Is there any way to keep psiImplUtilClass smaller?
Thank you for an awesome plugin!
Our psiImplUtilClass is 2,000 lines long and growing. It made sense to use one single psiImplUtilClass it for a smaller, simpler grammar, but for us, this is beginning to get out of control. In some cases, it's also bad OO: many of my PSI elements do reference lookup, and I don't think it's a good idea to add multiple reference lookups to this already bloated file. Is there a better way?
Have you tried mixin classes? You should be able to specify a mixin for your type and tell Grammar-Kit to extract methods from that class.
Thank you for a quick answer. Just did that. Beautiful!
This leads me to a couple more questions.
- Is there any way to import a package name, so that I don't have to do a fully-qualified class name in every mixin? I only saw parser imports.
- I'd love to be able to do something like this: mixin(".*") = "com.dreambox.elements.My$1"
As usual, it would only generate mixins if corresponding classes exist. Doable?
BTW, one of your manuals says "to be continued".. would be great to learn more.

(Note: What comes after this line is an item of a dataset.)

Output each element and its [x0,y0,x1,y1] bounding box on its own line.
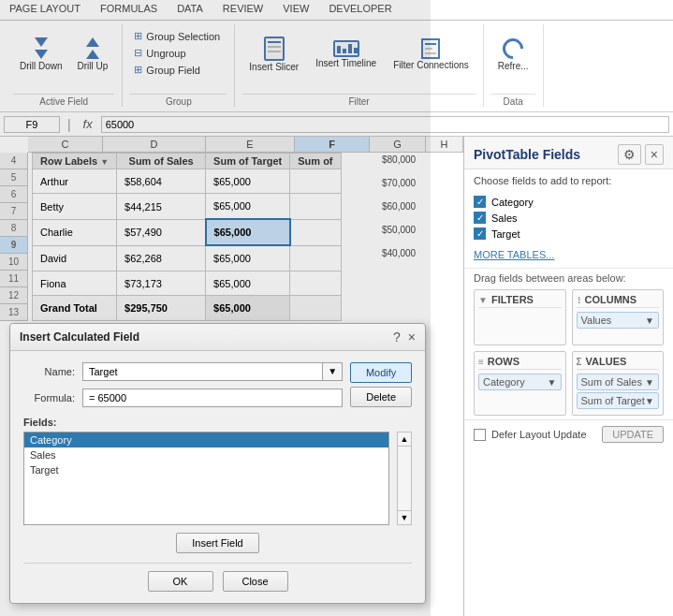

I don't think either of those features currently exist, although I'm not positive (I'm just a fellow Grammar-Kit user).
Ah, then thank you very much for your help.
BTW, maybe you also know how to remove those ugly error messages, short of changing name in every rule?

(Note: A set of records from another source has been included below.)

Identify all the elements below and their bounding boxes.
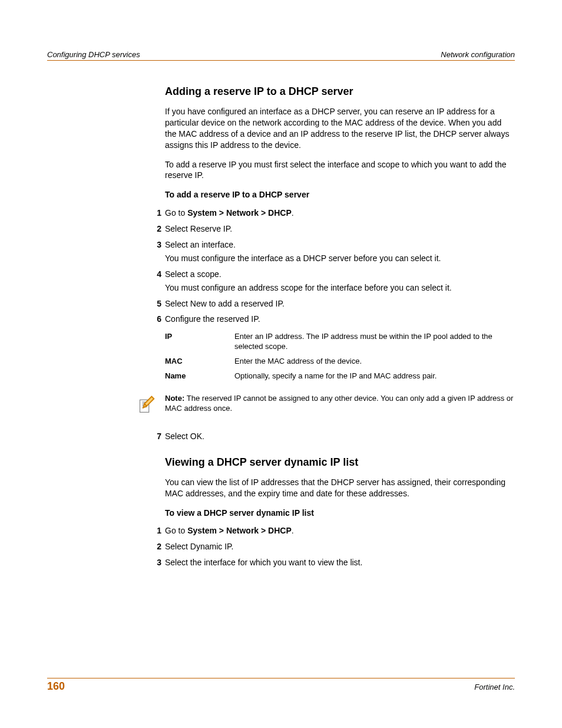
paragraph: To add a reserve IP you must first selec… (165, 159, 515, 182)
note-label: Note: (165, 394, 187, 403)
paragraph: You can view the list of IP addresses th… (165, 477, 515, 499)
step-text: . (292, 208, 294, 218)
step-text: Select OK. (165, 431, 204, 441)
step-number: 2 (144, 223, 161, 235)
field-key: IP (165, 330, 234, 354)
step: 2 Select Dynamic IP. (165, 541, 515, 552)
footer-company: Fortinet Inc. (474, 683, 515, 691)
page-number: 160 (47, 680, 65, 693)
menu-path: System > Network > DHCP (187, 526, 292, 535)
menu-path: System > Network > DHCP (187, 208, 292, 218)
step-text: Configure the reserved IP. (165, 314, 260, 324)
step-number: 5 (144, 298, 161, 309)
step-text: Select New to add a reserved IP. (165, 299, 285, 308)
running-header: Configuring DHCP services Network config… (47, 50, 515, 61)
step-number: 1 (144, 207, 161, 219)
step-number: 4 (144, 269, 161, 280)
field-key: MAC (165, 354, 234, 369)
step-text: Select a scope. (165, 269, 222, 279)
procedure-steps-1-cont: 7 Select OK. (165, 431, 515, 442)
step: 1 Go to System > Network > DHCP. (165, 207, 515, 219)
step: 6 Configure the reserved IP. (165, 314, 515, 325)
header-left: Configuring DHCP services (47, 50, 140, 59)
table-row: Name Optionally, specify a name for the … (165, 369, 515, 384)
step-text: . (292, 526, 294, 535)
step-number: 3 (144, 239, 161, 251)
step: 7 Select OK. (165, 431, 515, 442)
main-content: Adding a reserve IP to a DHCP server If … (165, 85, 515, 568)
table-row: MAC Enter the MAC address of the device. (165, 354, 515, 369)
procedure-steps-1: 1 Go to System > Network > DHCP. 2 Selec… (165, 207, 515, 325)
step-text: Go to (165, 208, 187, 218)
note-icon (134, 393, 157, 416)
step-number: 1 (144, 525, 161, 536)
step-number: 6 (144, 314, 161, 325)
section-heading-2: Viewing a DHCP server dynamic IP list (165, 456, 515, 469)
field-definitions-table: IP Enter an IP address. The IP address m… (165, 330, 515, 384)
step: 3 Select the interface for which you wan… (165, 557, 515, 568)
procedure-steps-2: 1 Go to System > Network > DHCP. 2 Selec… (165, 525, 515, 568)
step-text: Select the interface for which you want … (165, 558, 362, 567)
step-text: Select an interface. (165, 240, 236, 249)
step-number: 2 (144, 541, 161, 552)
header-right: Network configuration (441, 50, 515, 59)
field-value: Optionally, specify a name for the IP an… (234, 369, 515, 384)
table-row: IP Enter an IP address. The IP address m… (165, 330, 515, 354)
field-key: Name (165, 369, 234, 384)
page-footer: 160 Fortinet Inc. (47, 678, 515, 693)
step: 4 Select a scope. You must configure an … (165, 269, 515, 294)
step-text: Go to (165, 526, 187, 535)
field-value: Enter an IP address. The IP address must… (234, 330, 515, 354)
note-text: The reserved IP cannot be assigned to an… (165, 394, 513, 413)
step-text: Select Dynamic IP. (165, 542, 233, 551)
note-block: Note: The reserved IP cannot be assigned… (137, 393, 515, 418)
step-subtext: You must configure an address scope for … (165, 282, 515, 294)
page: Configuring DHCP services Network config… (0, 0, 562, 728)
procedure-heading: To add a reserve IP to a DHCP server (165, 189, 515, 200)
step-subtext: You must configure the interface as a DH… (165, 253, 515, 264)
step: 1 Go to System > Network > DHCP. (165, 525, 515, 536)
step: 3 Select an interface. You must configur… (165, 239, 515, 264)
paragraph: If you have configured an interface as a… (165, 106, 515, 151)
step-number: 7 (144, 431, 161, 442)
procedure-heading: To view a DHCP server dynamic IP list (165, 508, 515, 519)
field-value: Enter the MAC address of the device. (234, 354, 515, 369)
section-heading-1: Adding a reserve IP to a DHCP server (165, 85, 515, 98)
step-text: Select Reserve IP. (165, 224, 232, 233)
step: 5 Select New to add a reserved IP. (165, 298, 515, 309)
step: 2 Select Reserve IP. (165, 223, 515, 235)
step-number: 3 (144, 557, 161, 568)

MyTokenType.DOT expected, got ";"
Any way to substitute token names with values?
Are you using Live Preview when you see that error? It has been a veery long time since I've used that now, but I believe that style of message only occurs in Live Preview mode.
In a proper run of your app, Grammar-Kit should make use of the 'debug name' you provide to the token's IElementType constructor.

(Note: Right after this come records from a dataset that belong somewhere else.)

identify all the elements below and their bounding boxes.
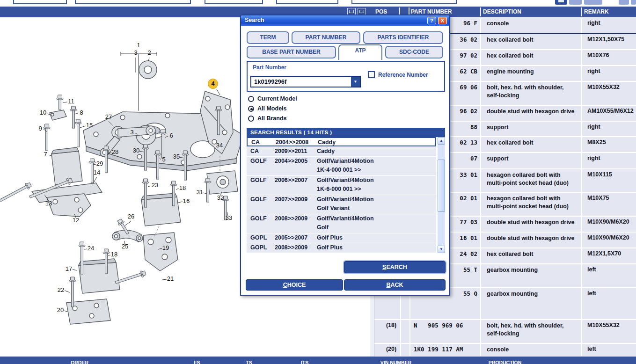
callout-19[interactable]: 19	[162, 244, 169, 251]
callout-16[interactable]: 16	[183, 197, 190, 204]
back-button[interactable]: BACK	[344, 279, 446, 291]
top-filter-box-2[interactable]	[75, 0, 191, 4]
window-icon[interactable]	[347, 8, 356, 15]
result-row[interactable]: CA2004>>2008Caddy	[247, 137, 436, 146]
copy-icon[interactable]	[584, 0, 602, 5]
callout-24[interactable]: 24	[88, 245, 94, 252]
callout-3[interactable]: 3	[130, 129, 133, 136]
reference-number-label: Reference Number	[378, 72, 428, 78]
bolt	[115, 269, 146, 285]
callout-8[interactable]: 8	[80, 109, 83, 116]
cell-remark: M10X75	[587, 195, 636, 201]
callout-34[interactable]: 34	[216, 142, 223, 149]
tab-base-part-number[interactable]: BASE PART NUMBER	[247, 46, 336, 58]
callout-33[interactable]: 33	[226, 214, 232, 221]
callout-2[interactable]: 2	[147, 49, 151, 56]
callout-26[interactable]: 26	[128, 213, 134, 220]
help-icon[interactable]: ?	[427, 17, 436, 24]
tab-part-number[interactable]: PART NUMBER	[292, 31, 360, 44]
result-name: Golf Plus	[317, 244, 343, 251]
choice-button[interactable]: CHOICE	[246, 279, 343, 291]
status-label-production: PRODUCTION	[489, 360, 522, 364]
callout-15[interactable]: 15	[86, 122, 93, 129]
callout-18[interactable]: 18	[179, 184, 186, 191]
result-row[interactable]: GOLF2006>>2007Golf/Variant/4Motion1K-6-0…	[247, 176, 436, 195]
callout-7[interactable]: 7	[44, 151, 47, 158]
callout-21[interactable]: 21	[167, 275, 174, 282]
part-number-combo: ▼	[250, 76, 361, 87]
table-row[interactable]: (20)1K0 199 117 AMconsoleleft	[374, 344, 636, 356]
result-row[interactable]: GOPL2005>>2007Golf Plus	[247, 233, 436, 243]
callout-1[interactable]: 1	[137, 42, 140, 49]
tab-term[interactable]: TERM	[247, 31, 289, 44]
dialog-titlebar[interactable]: Search ? X	[241, 15, 449, 26]
callout-4[interactable]: 4	[211, 80, 215, 87]
scroll-up-icon[interactable]: ▲	[438, 137, 445, 145]
results-scrollbar[interactable]: ▲ ▼	[438, 137, 445, 253]
callout-14[interactable]: 14	[94, 169, 100, 176]
callout-leader-line	[80, 126, 86, 128]
radio-current-model[interactable]: Current Model	[248, 95, 342, 103]
callout-23[interactable]: 23	[152, 182, 158, 189]
top-filter-box-1[interactable]	[13, 0, 67, 4]
result-code: GOLF	[250, 196, 267, 203]
cell-description: console	[487, 20, 581, 28]
search-button[interactable]: SEARCH	[344, 261, 446, 273]
more-icon[interactable]	[631, 0, 636, 5]
callout-27[interactable]: 27	[105, 113, 112, 120]
dock-icon[interactable]	[358, 8, 366, 15]
print-icon[interactable]	[555, 0, 567, 5]
result-row[interactable]: GOLF2007>>2009Golf/Variant/4MotionGolf V…	[247, 195, 436, 214]
callout-32[interactable]: 32	[217, 194, 224, 201]
top-filter-box-4[interactable]	[276, 0, 338, 4]
table-row[interactable]: (18)N 905 969 06bolt, hex. hd. with shou…	[374, 320, 636, 343]
result-years: 2008>>2009	[275, 244, 307, 251]
diagram-parts	[32, 61, 243, 324]
result-row[interactable]: CA2009>>2011Caddy	[247, 147, 436, 156]
callout-25[interactable]: 25	[122, 243, 128, 250]
save-icon[interactable]	[569, 0, 582, 5]
callout-9[interactable]: 9	[38, 125, 42, 132]
bolt	[44, 124, 50, 151]
callout-28[interactable]: 28	[112, 148, 118, 155]
callout-11[interactable]: 11	[68, 98, 74, 105]
reference-number-checkbox[interactable]	[368, 71, 375, 78]
cell-description: hex collared bolt	[487, 139, 581, 147]
callout-31[interactable]: 31	[197, 189, 203, 196]
tab-sdc-code[interactable]: SDC-CODE	[385, 46, 443, 58]
callout-35[interactable]: 35	[173, 153, 180, 160]
top-filter-box-3[interactable]	[205, 0, 263, 4]
callout-29[interactable]: 29	[96, 160, 103, 167]
result-row[interactable]: GOPL2008>>2009Golf Plus	[247, 243, 436, 253]
cell-description: double stud with hexagon drive	[487, 234, 581, 242]
callout-leader-line	[47, 114, 50, 115]
tools-icon[interactable]	[619, 0, 629, 5]
part-number-input[interactable]	[251, 77, 353, 87]
callout-22[interactable]: 22	[58, 286, 64, 293]
scroll-thumb[interactable]	[438, 160, 445, 212]
callout-5[interactable]: 5	[162, 156, 165, 163]
callout-18[interactable]: 18	[111, 251, 117, 258]
close-icon[interactable]: X	[438, 17, 447, 24]
tab-atp[interactable]: ATP	[338, 44, 382, 60]
result-row[interactable]: GOLF2008>>2009Golf/Variant/4MotionGolf	[247, 214, 436, 233]
printer-glyph	[558, 0, 564, 2]
cell-remark: M10X55X32	[587, 84, 636, 90]
part-number-label: Part Number	[253, 64, 286, 71]
chevron-down-icon[interactable]: ▼	[351, 77, 360, 87]
radio-all-models[interactable]: All Models	[248, 105, 342, 113]
scroll-down-icon[interactable]: ▼	[438, 246, 445, 253]
callout-13[interactable]: 13	[45, 200, 52, 207]
radio-all-brands[interactable]: All Brands	[248, 115, 342, 123]
callout-12[interactable]: 12	[73, 217, 79, 224]
callout-6[interactable]: 6	[169, 132, 173, 139]
callout-30[interactable]: 30	[133, 147, 139, 154]
callout-17[interactable]: 17	[66, 265, 72, 272]
callout-10[interactable]: 10	[40, 109, 46, 116]
callout-3[interactable]: 3	[134, 49, 137, 56]
tab-parts-identifier[interactable]: PARTS IDENTIFIER	[363, 31, 443, 44]
callout-leader-line	[217, 89, 220, 95]
top-filter-box-5[interactable]	[351, 0, 457, 4]
callout-20[interactable]: 20	[57, 306, 64, 313]
result-row[interactable]: GOLF2004>>2005Golf/Variant/4Motion1K-4-0…	[247, 157, 436, 175]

No, I am getting this in tool tips in an actual IntelliJ. My generated GenElementTypes.java has the following:
IElementType DIVIDE = new MyTokenType("DIVIDE");
And, in .flex
"/" { return GenElementTypes.DIVIDE; }
LOL, a well asked question answers itself. The culprit was MyTokenType.toString(). DIVIDE is still not as good as / would have been, but much better now.
Ahh, yes, that would obviously get in the way of things also ;P
... As for the automatically generated debugName, I don't notice it, as I provide all of my IElementTypes.